Transcribed page contents
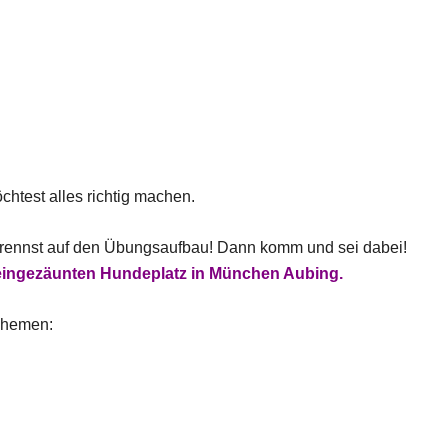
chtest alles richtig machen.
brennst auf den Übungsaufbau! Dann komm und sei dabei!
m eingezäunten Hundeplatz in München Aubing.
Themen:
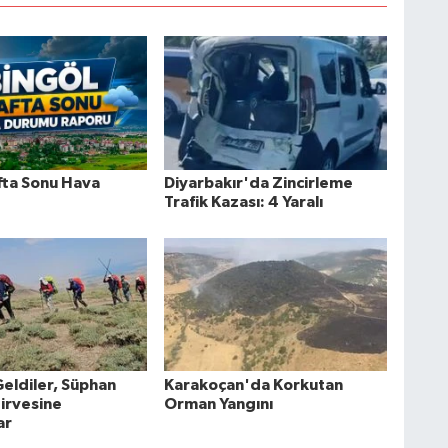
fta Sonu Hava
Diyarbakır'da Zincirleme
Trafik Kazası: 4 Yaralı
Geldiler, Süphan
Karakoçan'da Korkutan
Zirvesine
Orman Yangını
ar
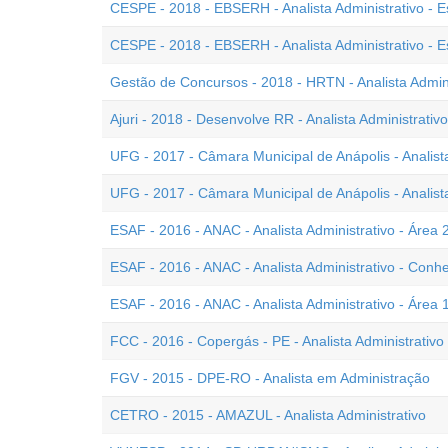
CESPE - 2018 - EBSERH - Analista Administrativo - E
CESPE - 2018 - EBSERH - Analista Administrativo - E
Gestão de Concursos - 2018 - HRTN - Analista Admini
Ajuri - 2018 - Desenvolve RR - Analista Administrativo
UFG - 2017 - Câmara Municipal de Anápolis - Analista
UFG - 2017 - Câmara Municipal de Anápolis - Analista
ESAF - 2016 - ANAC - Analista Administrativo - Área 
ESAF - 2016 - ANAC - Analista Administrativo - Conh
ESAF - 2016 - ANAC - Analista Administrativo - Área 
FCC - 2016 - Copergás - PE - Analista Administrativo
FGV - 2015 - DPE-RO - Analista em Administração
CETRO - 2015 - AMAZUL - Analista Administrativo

...

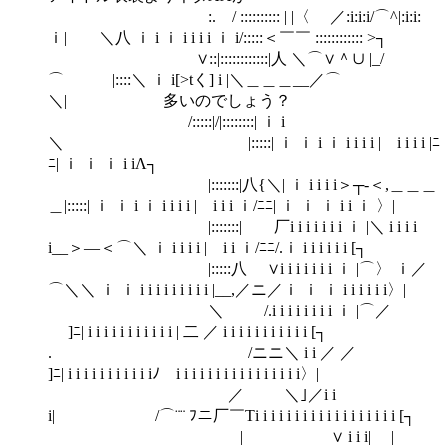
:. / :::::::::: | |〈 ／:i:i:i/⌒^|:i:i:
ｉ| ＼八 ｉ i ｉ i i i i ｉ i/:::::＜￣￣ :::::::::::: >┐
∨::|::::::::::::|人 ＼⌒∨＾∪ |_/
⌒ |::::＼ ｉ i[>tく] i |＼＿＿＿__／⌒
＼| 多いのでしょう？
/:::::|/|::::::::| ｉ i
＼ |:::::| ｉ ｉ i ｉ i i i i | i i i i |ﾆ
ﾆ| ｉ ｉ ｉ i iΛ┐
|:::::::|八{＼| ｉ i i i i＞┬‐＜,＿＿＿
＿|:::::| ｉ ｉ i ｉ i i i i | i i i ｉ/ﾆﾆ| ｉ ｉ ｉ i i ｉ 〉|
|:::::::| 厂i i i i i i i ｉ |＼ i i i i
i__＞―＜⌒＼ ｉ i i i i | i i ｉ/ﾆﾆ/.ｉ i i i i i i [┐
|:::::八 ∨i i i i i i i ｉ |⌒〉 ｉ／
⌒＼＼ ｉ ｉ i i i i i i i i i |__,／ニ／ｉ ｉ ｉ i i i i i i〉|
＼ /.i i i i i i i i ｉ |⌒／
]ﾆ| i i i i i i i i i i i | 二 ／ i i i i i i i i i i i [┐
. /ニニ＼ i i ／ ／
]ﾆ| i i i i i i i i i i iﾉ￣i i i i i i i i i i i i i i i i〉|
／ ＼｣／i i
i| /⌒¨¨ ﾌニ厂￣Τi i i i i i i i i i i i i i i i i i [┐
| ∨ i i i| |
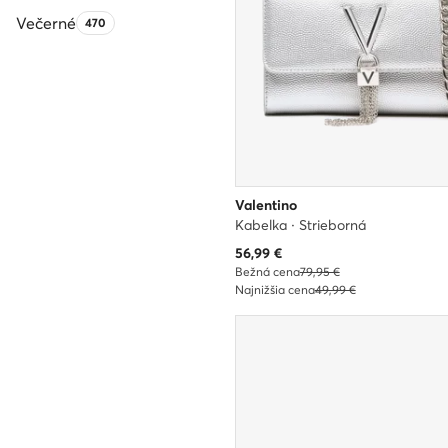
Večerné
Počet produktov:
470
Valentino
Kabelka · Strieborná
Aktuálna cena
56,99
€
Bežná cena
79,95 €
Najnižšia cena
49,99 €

==

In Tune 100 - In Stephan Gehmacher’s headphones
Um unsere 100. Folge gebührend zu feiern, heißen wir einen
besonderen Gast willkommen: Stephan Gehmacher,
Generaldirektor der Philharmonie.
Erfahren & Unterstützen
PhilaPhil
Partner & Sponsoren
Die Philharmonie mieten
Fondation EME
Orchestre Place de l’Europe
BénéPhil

EXERCISE INSTRUCTIONS:
Check every line of the records above for the string "Gehmacher". Copy those that hold it.

EXERCISE RESPONSE:
In Tune 100 - In Stephan Gehmacher’s headphones
besonderen Gast willkommen: Stephan Gehmacher,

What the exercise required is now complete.